** Problem description **
From the line containing "Look at this" through the last line of the records, print every line exactly and nothing more.
START Source records
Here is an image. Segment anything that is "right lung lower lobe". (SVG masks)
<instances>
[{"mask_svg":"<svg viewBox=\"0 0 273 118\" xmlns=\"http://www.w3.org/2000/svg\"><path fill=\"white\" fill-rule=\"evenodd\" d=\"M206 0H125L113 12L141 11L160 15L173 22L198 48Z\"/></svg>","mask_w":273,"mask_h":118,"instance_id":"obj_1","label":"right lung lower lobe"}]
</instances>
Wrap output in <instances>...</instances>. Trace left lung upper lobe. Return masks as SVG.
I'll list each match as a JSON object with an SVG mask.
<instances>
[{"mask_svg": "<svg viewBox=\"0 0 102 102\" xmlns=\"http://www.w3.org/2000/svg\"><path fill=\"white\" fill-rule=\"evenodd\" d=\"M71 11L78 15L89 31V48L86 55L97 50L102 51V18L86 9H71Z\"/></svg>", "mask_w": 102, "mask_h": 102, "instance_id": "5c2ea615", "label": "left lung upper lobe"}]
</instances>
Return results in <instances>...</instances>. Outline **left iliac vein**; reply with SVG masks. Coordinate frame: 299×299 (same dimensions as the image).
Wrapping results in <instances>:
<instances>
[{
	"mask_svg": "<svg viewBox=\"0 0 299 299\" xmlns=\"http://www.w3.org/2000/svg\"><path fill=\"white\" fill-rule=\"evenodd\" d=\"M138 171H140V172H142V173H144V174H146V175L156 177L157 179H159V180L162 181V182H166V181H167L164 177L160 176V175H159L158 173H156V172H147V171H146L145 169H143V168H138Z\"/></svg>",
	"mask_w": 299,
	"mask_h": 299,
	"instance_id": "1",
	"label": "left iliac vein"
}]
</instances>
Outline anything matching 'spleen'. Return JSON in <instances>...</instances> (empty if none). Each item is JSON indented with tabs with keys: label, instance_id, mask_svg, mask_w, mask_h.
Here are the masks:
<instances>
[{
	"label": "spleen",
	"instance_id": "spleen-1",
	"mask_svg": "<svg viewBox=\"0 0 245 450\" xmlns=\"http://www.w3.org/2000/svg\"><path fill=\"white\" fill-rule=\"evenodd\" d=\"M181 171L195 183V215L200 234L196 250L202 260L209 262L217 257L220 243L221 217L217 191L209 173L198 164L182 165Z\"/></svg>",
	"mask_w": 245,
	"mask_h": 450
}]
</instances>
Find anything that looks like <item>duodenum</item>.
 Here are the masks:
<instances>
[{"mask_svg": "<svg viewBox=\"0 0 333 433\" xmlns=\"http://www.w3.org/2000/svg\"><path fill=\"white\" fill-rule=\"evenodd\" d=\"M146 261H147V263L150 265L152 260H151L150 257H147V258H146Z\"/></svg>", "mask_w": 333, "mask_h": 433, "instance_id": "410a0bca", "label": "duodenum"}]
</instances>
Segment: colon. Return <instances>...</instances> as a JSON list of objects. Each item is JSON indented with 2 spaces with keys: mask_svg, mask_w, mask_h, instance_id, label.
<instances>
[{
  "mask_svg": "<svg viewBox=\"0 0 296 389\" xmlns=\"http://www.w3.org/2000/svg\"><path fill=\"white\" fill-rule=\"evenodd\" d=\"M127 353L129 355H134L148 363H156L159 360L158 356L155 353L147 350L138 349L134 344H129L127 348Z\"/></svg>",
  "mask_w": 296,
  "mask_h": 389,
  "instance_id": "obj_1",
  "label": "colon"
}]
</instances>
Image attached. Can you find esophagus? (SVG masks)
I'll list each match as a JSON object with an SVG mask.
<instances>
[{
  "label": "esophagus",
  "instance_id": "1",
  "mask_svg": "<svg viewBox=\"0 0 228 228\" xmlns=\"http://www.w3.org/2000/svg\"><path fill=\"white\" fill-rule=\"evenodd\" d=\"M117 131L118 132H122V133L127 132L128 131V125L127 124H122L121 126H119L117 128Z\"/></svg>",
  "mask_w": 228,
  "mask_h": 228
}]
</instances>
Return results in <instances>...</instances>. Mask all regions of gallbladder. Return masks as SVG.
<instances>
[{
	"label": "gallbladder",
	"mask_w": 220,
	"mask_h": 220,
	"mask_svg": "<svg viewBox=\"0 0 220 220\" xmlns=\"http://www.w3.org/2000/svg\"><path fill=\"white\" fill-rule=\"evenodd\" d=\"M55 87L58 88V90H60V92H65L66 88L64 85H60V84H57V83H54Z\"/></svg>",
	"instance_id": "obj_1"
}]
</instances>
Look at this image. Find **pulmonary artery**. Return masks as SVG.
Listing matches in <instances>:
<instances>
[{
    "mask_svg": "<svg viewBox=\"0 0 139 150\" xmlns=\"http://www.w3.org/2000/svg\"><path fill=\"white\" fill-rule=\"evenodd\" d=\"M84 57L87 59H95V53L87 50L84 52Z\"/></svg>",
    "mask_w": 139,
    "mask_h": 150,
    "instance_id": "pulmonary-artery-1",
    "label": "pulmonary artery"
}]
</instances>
END Source records
** Output for this task **
Look at this image. Find **pulmonary artery**. Return masks as SVG.
Listing matches in <instances>:
<instances>
[{
    "mask_svg": "<svg viewBox=\"0 0 139 150\" xmlns=\"http://www.w3.org/2000/svg\"><path fill=\"white\" fill-rule=\"evenodd\" d=\"M84 57L87 59H95V53L87 50L84 52Z\"/></svg>",
    "mask_w": 139,
    "mask_h": 150,
    "instance_id": "pulmonary-artery-1",
    "label": "pulmonary artery"
}]
</instances>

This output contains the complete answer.